In any event, what Honda may not now be permitted to do is escape the consequences of its own conscious tactical decision by obtaining through this appeal a complete de novo retrial, wherein it may belatedly make the requisite full exposition of its case which, by its actions in the superior court, it deliberately waived.
Since we have determined, as did the trial court who actually heard the evidence and denied Honda’s motion for a new trial, that plaintiff met her burden under the risk-benefit test, we need not consider whether or not she also would have prevailed under the consumer expectations test alone.
The judgment is affirmed.
Plaintiff filed a cross-appeal as a protective measure in the event of a reversal or modification of the judgment. It was not pursued, however, and has become moot in light of our conclusion that appellant’s contentions must be rejected. (See Hitchcock Transportation Co. v.
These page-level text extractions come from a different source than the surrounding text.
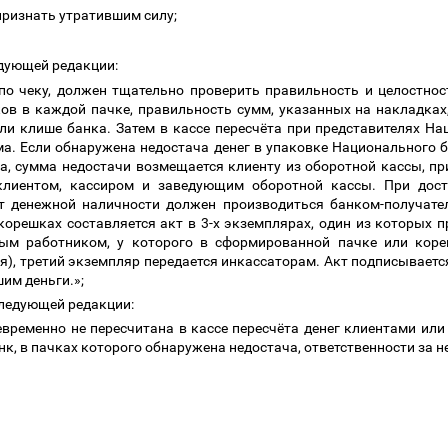
й признать утратившим силу;
едующей редакции:
по чеку, должен тщательно проверить правильность и целостнос
ов в каждой пачке, правильность сумм, указанных на накладках
ли клише банка. Затем в кассе пересчёта при представителях Н
ма. Если обнаружена недостача денег в упаковке Национального 
, сумма недостачи возмещается клиенту из оборотной кассы, при
клиентом, кассиром и заведующим оборотной кассы. При дос
т денежной наличности должен производиться банком-получате
корешках составляется акт в 3-х экземплярах, один из которых 
ым работником, у которого в сформированной пачке или коре
еля), третий экземпляр передается инкассаторам. Акт подписывае
шим деньги.»;
следующей редакции:
евременно не пересчитана в кассе пересчёта денег клиентами ил
к, в пачках которого обнаружена недостача, ответственности за не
Industrial Welfare Com. (1980) 27 Cal.3d 736, 738, fn. 1 [166 Cal.Rptr. 357, 613 P.2d 605]; Nichols v. Great American Ins. Companies (1985) 169 Cal.App.3d 766, 771 [215 Cal.Rptr. 216]; Brink v. Brink (1984) 155 Cal.App.3d 218, 223, fn. 5 [202 Cal.Rptr. 57].)
Upon our own motion we ordered the exhibits introduced below transmitted to this court for review. (Cal. Rules of Court, rule 12(a).)